Principal Product and Version(s)

|

Affected Supporting Product and Version

|

Affected Supporting Product Security Bulletin

—|—|—

IBM WebSphere Remote Server
8.5, 9.0, 9.1

|

IBM Db2

10.5, 11.1, 11.5

|

IBM® Db2® is vulnerable to privilege escalation with DATAACCESS. (CVE-2023-38003)

IBM WebSphere Remote Server
8.5, 9.0, 9.1

|

IBM Db2

10.5, 11.1, 11.5

|

IBM® Db2® is vulnerable to denial of service with a specially crafted SQL statement. (CVE-2023-38727)

IBM WebSphere Remote Server
8.5, 9.0, 9.1

|

IBM Db2

10.5, 11.1, 11.5

|

IBM® Db2® is vulnerable to denial of service with a specially crafted RUNSTATS command. (CVE-2023-40687)

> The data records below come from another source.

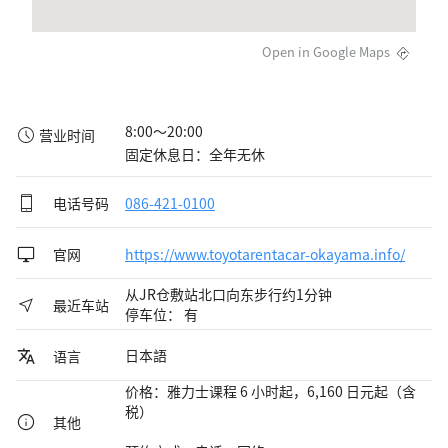
Open in Google Maps
8:00～20:00

营业时间
固定休息日：全年无休
电话号码
086-421-0100
官网
https://www.toyotarentacar-okayama.info/
从JR仓敷站北口向东步行约1分钟
最近车站
停车位： 有
日本語
语言
价格：雅力士课程 6 小时起，6,160 日元起（含
税）
其他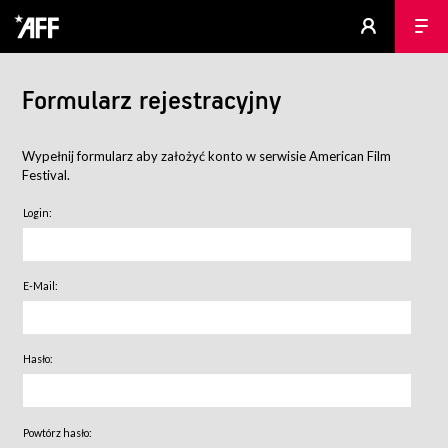
Formularz rejestracyjny
Wypełnij formularz aby założyć konto w serwisie American Film
Festival.
Login:
E-Mail:
Hasło:
Powtórz hasło: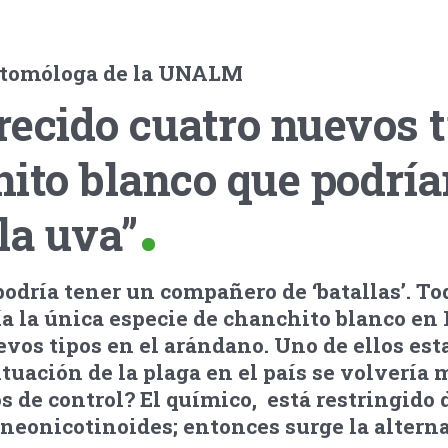
ntomóloga de la UNALM
ecido cuatro nuevos t
ito blanco que podría
 la uva”
podría tener un compañero de ‘batallas’. To
ía la única especie de chanchito blanco en 
evos tipos en el arándano. Uno de ellos esta
situación de la plaga en el país se volvería 
 de control? El químico, está restringido d
 neonicotinoides; entonces surge la altern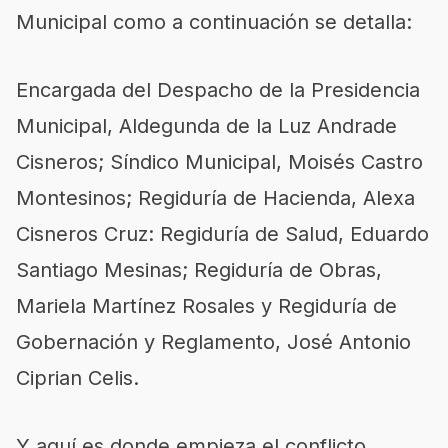
Municipal como a continuación se detalla:
Encargada del Despacho de la Presidencia
Municipal, Aldegunda de la Luz Andrade
Cisneros; Síndico Municipal, Moisés Castro
Montesinos; Regiduría de Hacienda, Alexa
Cisneros Cruz: Regiduría de Salud, Eduardo
Santiago Mesinas; Regiduría de Obras,
Mariela Martínez Rosales y Regiduría de
Gobernación y Reglamento, José Antonio
Ciprian Celis.
Y aquí es donde empieza el conflicto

IBM WebSphere Remote Server
8.5, 9.0, 9.1

|

IBM Db2

10.5, 11.1, 11.5

|

IBM® Db2® is vulnerable to denial of service under extreme stress conditions. (CVE-2023-40692)

IBM WebSphere Remote Server
8.5, 9.0, 9.1

|

IBM Db2

10.5, 11.1, 11.5

|

IBM® Db2® is affected by multiple vulnerabilities in the open source zlib library.

IBM WebSphere Remote Server
8.5, 9.0, 9.1

|

IBM Db2

10.5, 11.1, 11.5

|

IBM® Db2® is vulnerable to denial of service with a specially crafted query. (CVE-2023-43020)

IBM WebSphere Remote Server
9.0, 9.1

|

IBM Db2

11.1, 11.5

|

Multiple vulnerabilities in open source libraries affect IBM® Db2® Federated.

IBM WebSphere Remote Server
8.5, 9.0, 9.1

|

IBM Db2

10.5, 11.1, 11.5

|

IBM® Db2® could allow an authenticated user with CONNECT privileges to cause a denial of service using a specially crafted query. (CVE-2023-47701)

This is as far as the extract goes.